**Task prompt:** For the entries that follow, retype exactly the lines from the one containing "productivo, Teck se" to the one containing "samostatnosti, avšak je", inclusive, and only those. Images stay out of the copy.

--- Data excerpts Enclosed Below ---

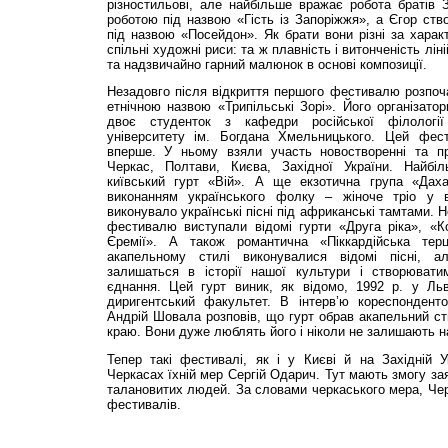
різностильові, але найбільше вражає робота братів 
роботою під назвою «Гість із Запоріжжя», а Єгор ст
під назвою «Посейдон». Як брати вони різні за харак
спільні художні риси: та ж плавність і витонченість лін
та надзвичайно гарний малюнок в основі композиції.
Незадовго після відкриття першого фестивалю розпоч
етнічною назвою «Трипільські Зорі». Його організато
двоє студенток з кафедри російської філології 
університету ім. Богдана Хмельницького. Цей фес
вперше. У ньому взяли участь новостворенні та пр
Черкас, Полтави, Києва, Західної України. Найбіл
київський гурт «Вій». А ще екзотична група «Дах
виконанням українського фолку – жіноче тріо у 
виконувало українські пісні під африканські тамтами. Не
фестивалю виступали відомі гурти «Друга ріка», «
Єремії». А також романтична «Піккардійська тер
акапельному стилі виконувалися відомі пісні, а
залишаться в історії нашої культури і створювати
єднання. Цей гурт виник, як відомо, 1992 р. у Льво
диригентський факультет. В інтерв’ю кореспондент
Андрій Шовала розповів, що гурт обрав акапельний ст
краю. Вони дуже люблять його і ніколи не залишають н
Тепер такі фестивалі, як і у Києві й на Західній У
Черкасах їхній мер Сергій Одарич. Тут мають змогу зая
талановитих людей. За словами черкаського мера, Чер
фестивалів.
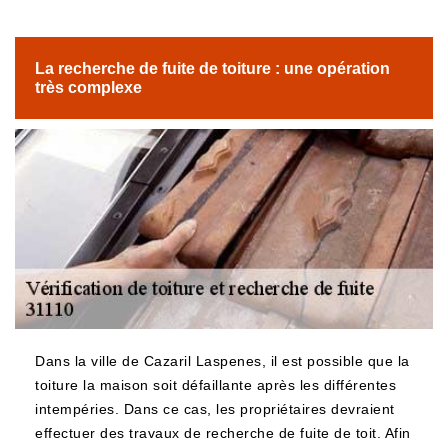
La recherche de fuite de toiture : une opération
très complexe
Dans la ville de Cazaril Laspenes, il est possible que la
toiture la maison soit défaillante après les différentes
intempéries. Dans ce cas, les propriétaires devraient
effectuer des travaux de recherche de fuite de toit. Afin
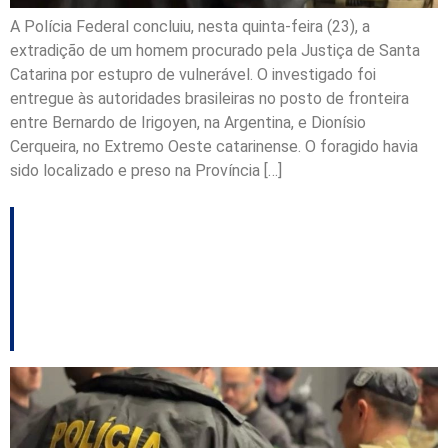
A Polícia Federal concluiu, nesta quinta-feira (23), a
extradição de um homem procurado pela Justiça de Santa
Catarina por estupro de vulnerável. O investigado foi
entregue às autoridades brasileiras no posto de fronteira
entre Bernardo de Irigoyen, na Argentina, e Dionísio
Cerqueira, no Extremo Oeste catarinense. O foragido havia
sido localizado e preso na Província […]
Foragido da Justiça
catarinense é preso na
Espanha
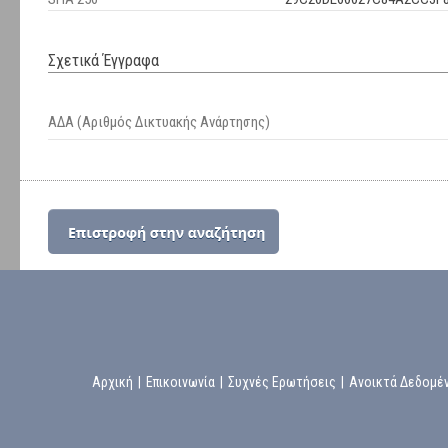
Σχετικά Έγγραφα
ΑΔΑ (Αριθμός Δικτυακής Ανάρτησης)
Αρχική
|
Επικοινωνία
|
Συχνές Ερωτήσεις
|
Ανοικτά Δεδομέ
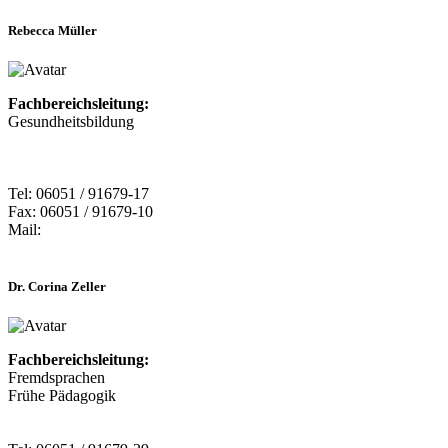
Rebecca Müller
Fachbereichsleitung:
Gesundheitsbildung
Tel: 06051 / 91679-17
Fax: 06051 / 91679-10
Mail:
Dr. Corina Zeller
Fachbereichsleitung:
Fremdsprachen
Frühe Pädagogik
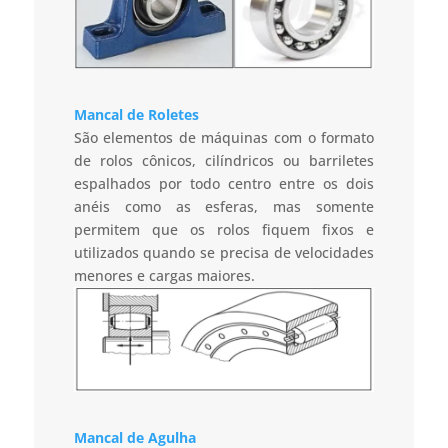
Mancal de Roletes
São elementos de máquinas com o formato
de rolos cônicos, cilíndricos ou barriletes
espalhados por todo centro entre os dois
anéis como as esferas, mas somente
permitem que os rolos fiquem fixos e
utilizados quando se precisa de velocidades
menores e cargas maiores.
Mancal de Agulha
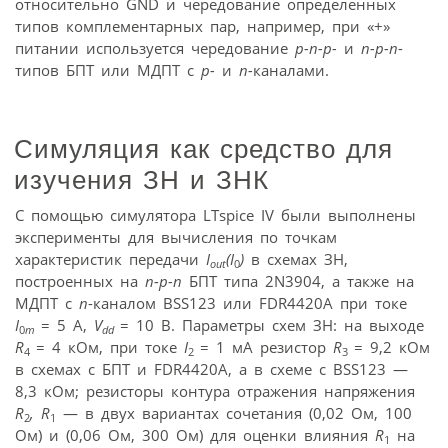
относительно GND и чередование определенных
типов комплементарных пар, например, при «+»
питании используется чередование
p-n-p-
и
n-p-n
-
типов БПТ или МДПТ с
p-
и
n-
каналами.
Симуляция как средство для
изучения ЗН и ЗНК
С помощью симулятора LTspice IV были выполнены
эксперименты для вычисления по точкам
характеристик передачи
I
(I
)
в схемах ЗН,
out
0
построенных на
n-p-n
БПТ типа 2N3904, а также на
МДПТ с
n
-каналом BSS123 или FDR4420A при токе
I
= 5 A,
V
= 10 B. Параметры схем ЗН: на выходе
0
m
dd
R
= 4 кОм, при токе
I
= 1 мA резистор
R
= 9,2 кОм
4
2
3
в схемах с БПТ и FDR4420A, а в схеме с BSS123 —
8,3 кОм; резисторы контура отражения напряжения
R
, R
— в двух вариантах сочетания (0,02 Ом, 100
2
1
Ом) и (0,06 Ом, 300 Ом) для оценки влияния
R
на
1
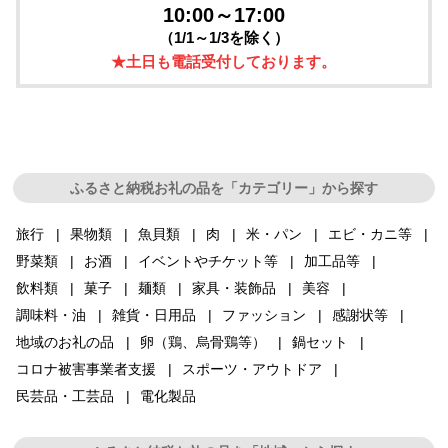
10:00～17:00
（1/1～1/3を除く）
★土日も電話受付しております。
ふるさと納税お礼の品を「カテゴリー」から探す
旅行
果物類
魚貝類
肉
米・パン
エビ・カニ等
野菜類
お酒
イベントやチケット等
加工品等
飲料類
菓子
麺類
家具・装飾品
美容
調味料・油
雑貨・日用品
ファッション
感謝状等
地域のお礼の品
卵（鶏、烏骨鶏等）
鍋セット
コロナ被害事業者支援
スポーツ・アウトドア
民芸品・工芸品
電化製品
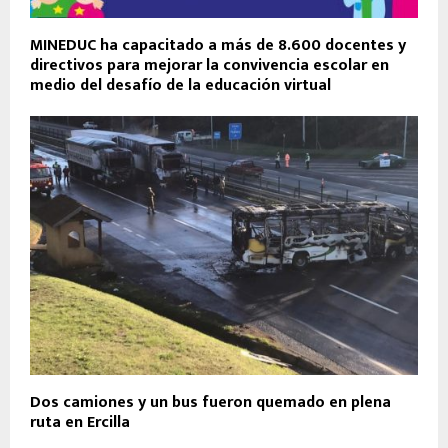
MINEDUC ha capacitado a más de 8.600 docentes y
directivos para mejorar la convivencia escolar en
medio del desafío de la educación virtual
Dos camiones y un bus fueron quemado en plena
ruta en Ercilla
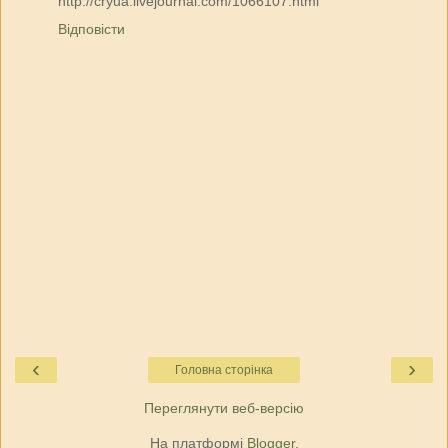
http://cryua.livejournal.com/1066107.html
Відповісти
‹
›
Головна сторінка
Переглянути веб-версію
На платформі
Blogger
.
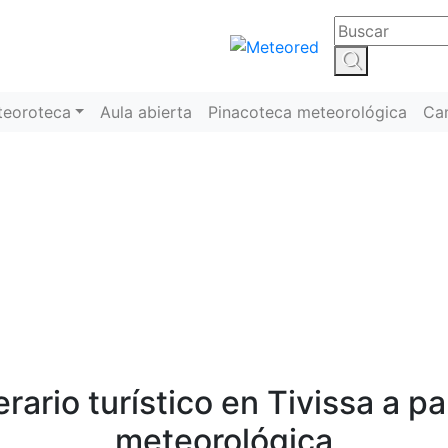
teoroteca
Aula abierta
Pinacoteca meteorológica
Ca
Meteoroteca
rario turístico en Tivissa a pa
meteorológica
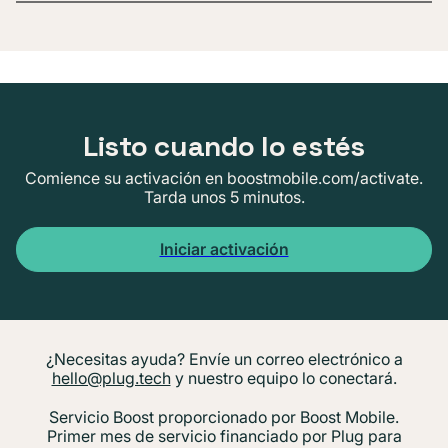
Listo cuando lo estés
Comience su activación en boostmobile.com/activate.
Tarda unos 5 minutos.
Iniciar activación
¿Necesitas ayuda? Envíe un correo electrónico a
hello@plug.tech
y nuestro equipo lo conectará.
Servicio Boost proporcionado por Boost Mobile.
Primer mes de servicio financiado por Plug para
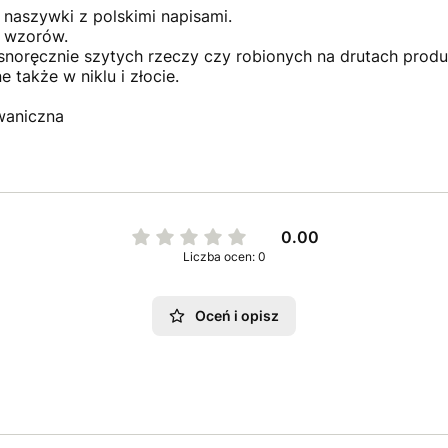
naszywki z polskimi napisami.
 wzorów.
asnoręcznie szytych rzeczy czy robionych na drutach prod
także w niklu i złocie.
waniczna
0.00
Liczba ocen: 0
Oceń i opisz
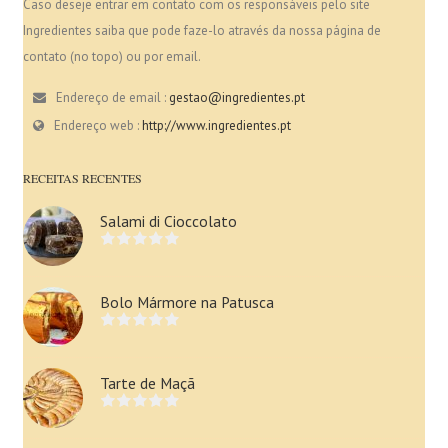
Caso deseje entrar em contato com os responsáveis pelo site
Ingredientes saiba que pode faze-lo através da nossa página de
contato (no topo) ou por email.
Endereço de email :
gestao@ingredientes.pt
Endereço web :
http://www.ingredientes.pt
RECEITAS RECENTES
Salami di Cioccolato
Bolo Mármore na Patusca
Tarte de Maçã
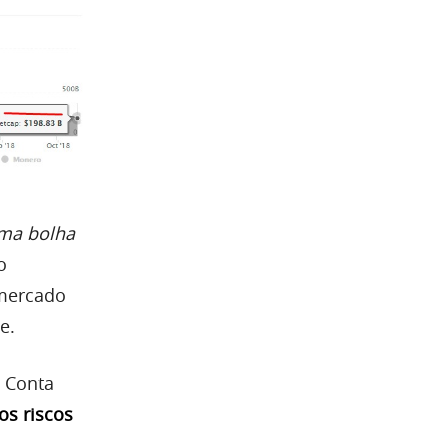
uma bolha
o
 mercado
e.
 Conta
os riscos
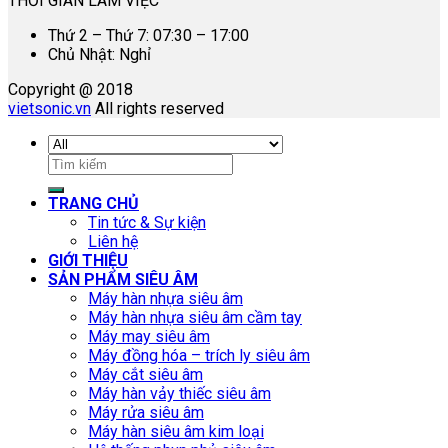
THỜI GIAN LÀM VIỆC
Thứ 2 – Thứ 7: 07:30 – 17:00
Chủ Nhật: Nghỉ
Copyright @ 2018
vietsonic.vn
All rights reserved
Tìm
kiếm:
TRANG CHỦ
Tin tức & Sự kiện
Liên hệ
GIỚI THIỆU
SẢN PHẨM SIÊU ÂM
Máy hàn nhựa siêu âm
Máy hàn nhựa siêu âm cầm tay
Máy may siêu âm
Máy đồng hóa – trích ly siêu âm
Máy cắt siêu âm
Máy hàn vảy thiếc siêu âm
Máy rửa siêu âm
Máy hàn siêu âm kim loại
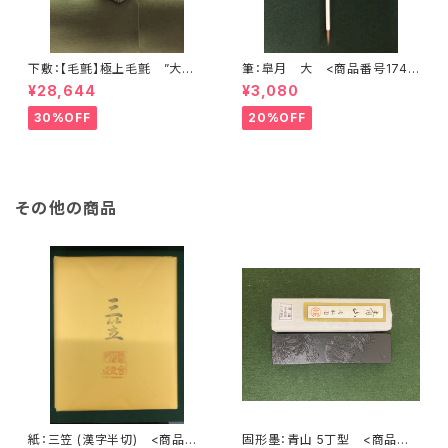
下敷：【毛氈】極上毛氈 ”大聖
筆：皐月 大 <商品番号1748
武” 2500×900mm (2尺×8尺
>
¥28,644
¥3,080
判) 紺３ミリ <商品番号136
8>
30%OFF
20%OFF
その他の商品
紙：三笠 (漢字半切) <商品番
固形墨：青山 5丁型 <商品番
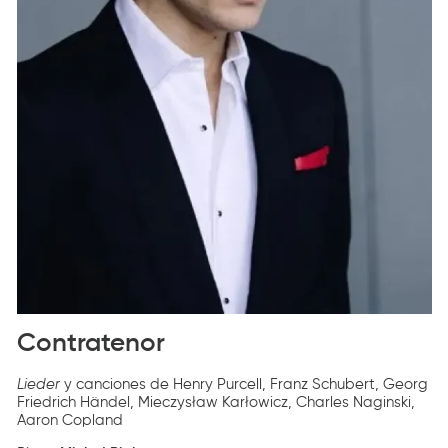
Contratenor
Diapositiva 1 de 1
Lieder
y canciones de Henry Purcell, Franz Schubert, Georg
Friedrich Händel, Mieczysław Karłowicz, Charles Naginski,
Aaron Copland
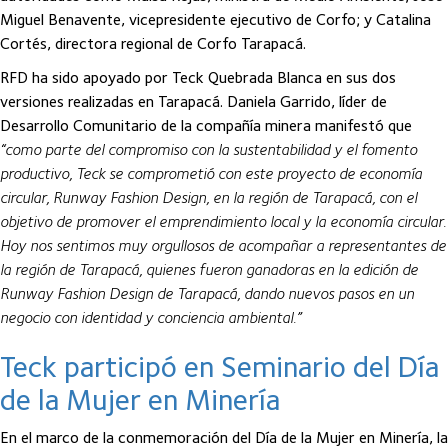
Miguel Benavente, vicepresidente ejecutivo de Corfo; y Catalina
Cortés, directora regional de Corfo Tarapacá.
RFD ha sido apoyado por Teck Quebrada Blanca en sus dos
versiones realizadas en Tarapacá. Daniela Garrido, líder de
Desarrollo Comunitario de la compañía minera manifestó que
“como parte del compromiso con la sustentabilidad y el fomento
productivo, Teck se comprometió con este proyecto de economía
circular, Runway Fashion Design, en la región de Tarapacá, con el
objetivo de promover el emprendimiento local y la economía circular.
Hoy nos sentimos muy orgullosos de acompañar a representantes de
la región de Tarapacá, quienes fueron ganadoras en la edición de
Runway Fashion Design de Tarapacá, dando nuevos pasos en un
negocio con identidad y conciencia ambiental.”
Teck participó en Seminario del Día
de la Mujer en Minería
En el marco de la conmemoración del Día de la Mujer en Minería, la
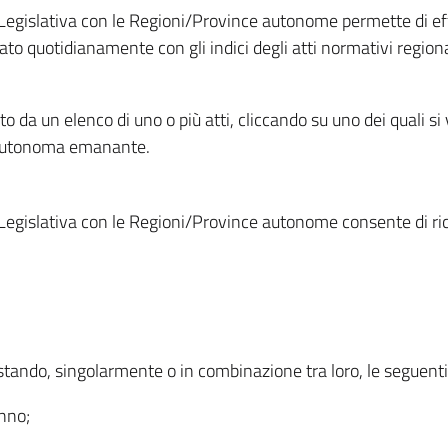
Legislativa con le Regioni/Province autonome permette di effe
to quotidianamente con gli indici degli atti normativi regional
ato da un elenco di uno o più atti, cliccando su uno dei quali si
a autonoma emanante.
Legislativa con le Regioni/Province autonome consente di rice
ostando, singolarmente o in combinazione tra loro, le seguent
anno;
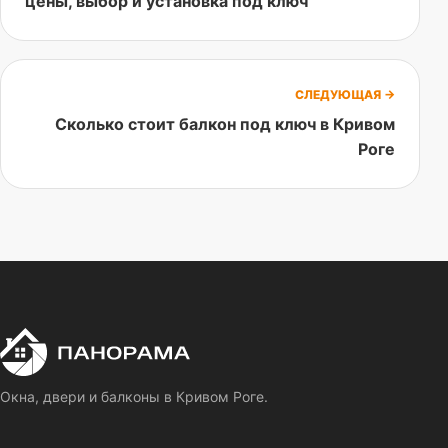
цены, выбор и установка под ключ
СЛЕДУЮЩАЯ →
Сколько стоит балкон под ключ в Кривом
Роге
П
Панорама
Окна, двери и балконы в Кривом Роге.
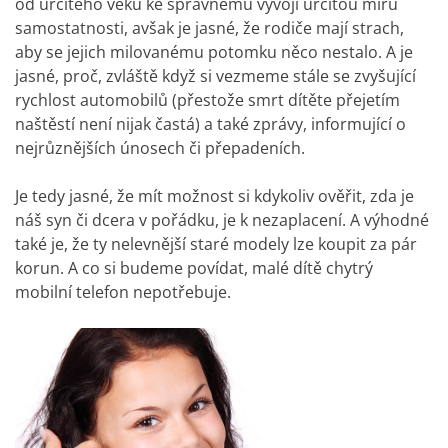
od určitého věku ke správnému vývoji určitou míru
samostatnosti, avšak je jasné, že rodiče mají strach,
aby se jejich milovanému potomku něco nestalo. A je
jasné, proč, zvláště když si vezmeme stále se zvyšující
rychlost automobilů (přestože smrt dítěte přejetím
naštěstí není nijak častá) a také zprávy, informující o
nejrůznějších únosech či přepadeních.
Je tedy jasné, že mít možnost si kdykoliv ověřit, zda je
náš syn či dcera v pořádku, je k nezaplacení. A výhodné
také je, že ty nelevnější staré modely lze koupit za pár
korun. A co si budeme povídat, malé dítě chytrý
mobilní telefon nepotřebuje.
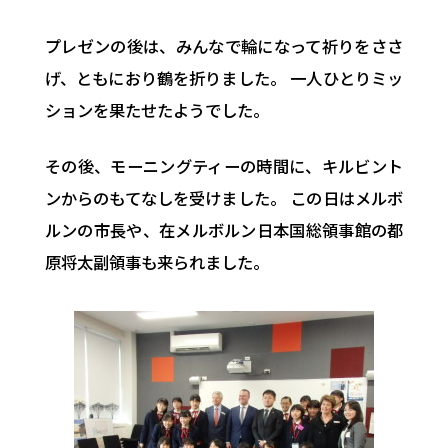
プレゼンの後は、みんなで輪になって祈りをささ
げ、ともにおり鶴を折りました。 一人ひとりミッ
ションを果たせたようでした。
その後、モーニングティーの時間に、キルビント
ンからのもてなしを受けました。 この日はメルボ
ルンの市長や、在メルボルン日本国総領事館の都
原将太副領事も来られました。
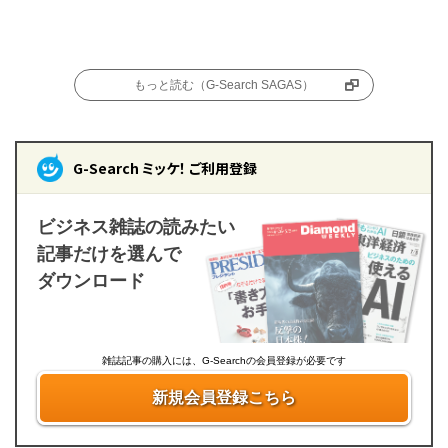
もっと読む（G-Search SAGAS）
G-Search ミッケ！ ご利用登録
ビジネス雑誌の読みたい
記事だけを選んで
ダウンロード
雑誌記事の購入には、G-Searchの会員登録が必要です
新規会員登録こちら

--- End of Enclosed Data excerpts ---

**Answer:**
productivo, Teck se comprometió con este proyecto de economía
circular, Runway Fashion Design, en la región de Tarapacá, con el
objetivo de promover el emprendimiento local y la economía circular.
Hoy nos sentimos muy orgullosos de acompañar a representantes de
la región de Tarapacá, quienes fueron ganadoras en la edición de
Runway Fashion Design de Tarapacá, dando nuevos pasos en un
negocio con identidad y conciencia ambiental.”
Teck participó en Seminario del Día
de la Mujer en Minería
En el marco de la conmemoración del Día de la Mujer en Minería, la
Legislativa con le Regioni/Province autonome permette di effe
to quotidianamente con gli indici degli atti normativi regional
ato da un elenco di uno o più atti, cliccando su uno dei quali si
a autonoma emanante.
Legislativa con le Regioni/Province autonome consente di rice
ostando, singolarmente o in combinazione tra loro, le seguent
anno;
цены, выбор и установка под ключ
СЛЕДУЮЩАЯ →
Сколько стоит балкон под ключ в Кривом
Роге
П
Панорама
Окна, двери и балконы в Кривом Роге.
od určitého věku ke správnému vývoji určitou míru
samostatnosti, avšak je jasné, že rodiče mají strach,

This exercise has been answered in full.